Delaware Anti-Takeover Statute.  Some of the provisions of Delaware law may have the effect of delaying, deferring, discouraging or preventing another person from acquiring control of the Company.

We are subject to Section 203 of the Delaware General Corporation Law, which prohibits a Delaware corporation from engaging in any business combination with any interested stockholder for a period of three years after the date that such stockholder became an interested stockholder, with the following exceptions:
•before such date, the board of directors of the corporation approved either the business combination or the transaction that resulted in the stockholder becoming an interested stockholder;
•upon closing of the transaction that resulted in the stockholder becoming an interested stockholder, the interested stockholder owned at least 85% of the voting stock of the corporation outstanding at the time the transaction began, excluding for purposes of determining the voting stock outstanding (but not the outstanding voting stock owned by the interested stockholder) those shares owned by (1) persons who are directors and also officers and (2) employee stock plans in which employee participants do not have the right to determine confidentially whether shares held subject to the plan will be tendered in a tender or exchange offer; or
•on or after such date, the business combination is approved by the board of directors and authorized at an annual or special meeting of the stockholders, and not by written consent, by the affirmative vote of at least 66 2/3% of the outstanding voting stock that is not owned by the interested stockholder.

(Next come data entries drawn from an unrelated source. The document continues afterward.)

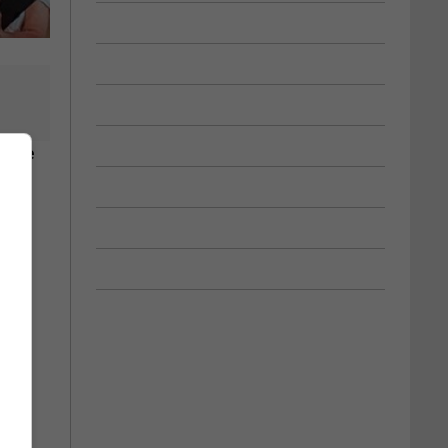
glise
t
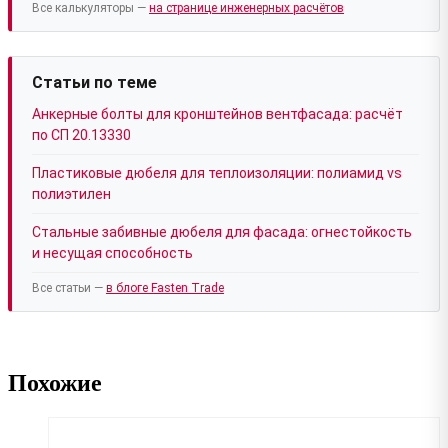
Все калькуляторы —
на странице инженерных расчётов
Статьи по теме
Анкерные болты для кронштейнов вентфасада: расчёт
по СП 20.13330
Пластиковые дюбеля для теплоизоляции: полиамид vs
полиэтилен
Стальные забивные дюбеля для фасада: огнестойкость
и несущая способность
Все статьи —
в блоге Fasten Trade
Похожие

In general, Section 203 defines business combination to include the following:
•any merger or consolidation involving the corporation and the interested stockholder;
•any sale, transfer, pledge or other disposition of 10% or more of the assets of the corporation involving the interested stockholder;
•subject to certain exceptions, any transaction that results in the issuance or transfer by the corporation of any stock of the corporation to the interested stockholder;
•any transaction involving the corporation that has the effect of increasing the proportionate share of the stock or any class or series of the corporation beneficially owned by the interested stockholder; or
•the receipt by the interested stockholder of the benefit of any loss, advances, guarantees, pledges or other financial benefits by or through the corporation.

In general, Section 203 defines an “interested stockholder” as an entity or person who, together with the person’s affiliates and associates, beneficially owns, or within three years prior to the time of determination of interested stockholder status did own, 15% or more of the outstanding voting stock of the corporation.

A Delaware corporation may “opt out” of these provisions with an express provision in its original certificate of incorporation or an express provision in its certificate of incorporation or bylaws resulting from a stockholders’ amendment approved by at least a majority of the outstanding voting shares.  We have not elected to “opt out” of these provisions.  The statute could prohibit or delay mergers or other takeover or change in control attempts and, accordingly, may discourage attempts to acquire us.  Certain provisions in our certificate of incorporation and our amended and restated bylaws could have an effect of delaying, deferring or preventing a change in control.

Transfer Agent and Registrar
American Stock Transfer & Trust Company, LLC is the transfer agent and registrar for our common stock.  American Stock Transfer & Trust Company, LLC’s address is 6201 15th Ave, Brooklyn, New York, USA 11219.

Listing
Our common stock is listed on The Nasdaq Stock Market LLC under the symbol “ERII”.